Maybe you’ll remember back in 2014 when the Volvo 65 Team Vestas Wind, racing in the Volvo Ocean Race, slammed into the Cargados Carajos Shoals in the Indian Ocean in the middle of the night. Miraculously no one was killed or injured, but the boat was a total wreck, and the reef didn’t fare much better.
The team of highly qualified, professional sailors had already sailed together from Alicante, Spain, to Cape Town, in leg 1 of the round-the-world race when the accident happened about 10 days into leg 2. “What the hell?” I remember thinking at the time. “How on earth did they do that?”

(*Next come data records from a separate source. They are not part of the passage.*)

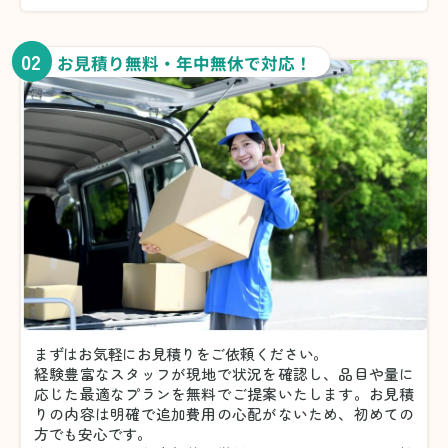
02
お見積り無料・年中無休で対応！
まずはお気軽にお見積りをご依頼ください。
経験豊富なスタッフが現地で状況を確認し、品目や量に
応じた最適なプランを無料でご提案いたします。お見積
りの内容は明確で追加費用の心配がないため、初めての
方でも安心です。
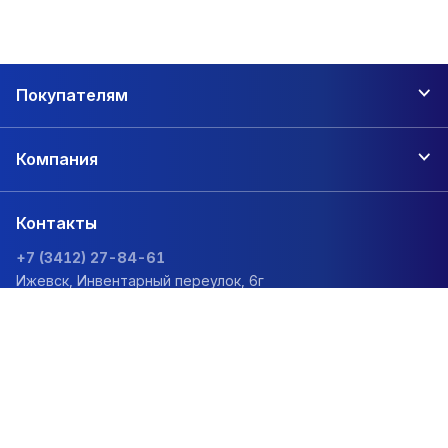
Покупателям
Компания
Контакты
+7 (3412) 27-84-61
Ижевск, Инвентарный переулок, 6г
zakaz@1sc.saturn-r.ru
Политика обработки персональных данных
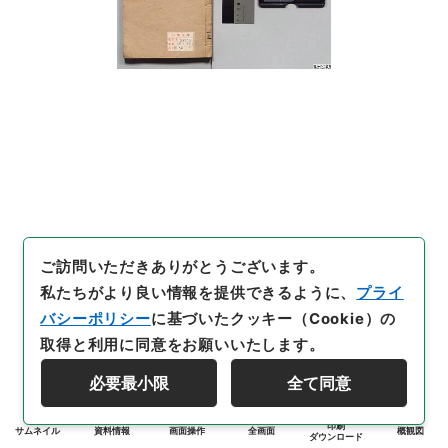
ご訪問いただきありがとうございます。
私たちがより良い情報を提供できるように、
プライ
バシーポリシー
に基づいたクッキー（Cookie）の
取得と利用に同意をお願いいたします。
必要最小限
全て同意
印刷
サムネイル
資料情報
画面操作
全画面
概観図
ダウンロード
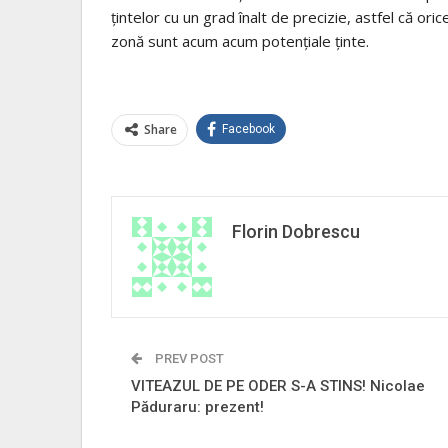
țintelor cu un grad înalt de precizie, astfel că ori
zonă sunt acum acum potențiale ținte.
Share
Facebook
Florin Dobrescu
PREV POST
VITEAZUL DE PE ODER S-A STINS! Nicolae
Păduraru: prezent!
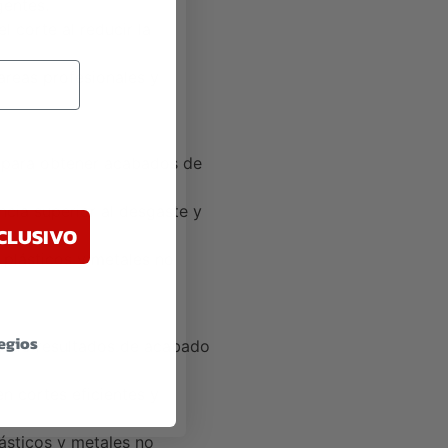
gentes.
 corte al reducir la
areas profesionales y
l para obtener acabados de
ncia superior al desgaste y
CLUSIVO
 plásticos y metales no
legios
nando resultados de acabado
n cortes eficientes y
ásticos y metales no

A report into the accident found several causes, not least that in the days leading up to the leg 2 start, the team’s navigator may have been rushed and distracted, and a last-minute change to an exclusion zone by race HQ further confused nav planning. Most significantly, though, is that despite the reef being well marked on paper and properly scaled electronic charts, the navigator thought they had plenty of water, consulting charts that were zoomed out such that they showed 40 meters of depth. The critical feature didn’t show up in the zoomed-out chart layers.
An onboard camera documented the crash. Chilling to watch, it’s a stark reminder that no matter how experienced we think we are, mistakes happen.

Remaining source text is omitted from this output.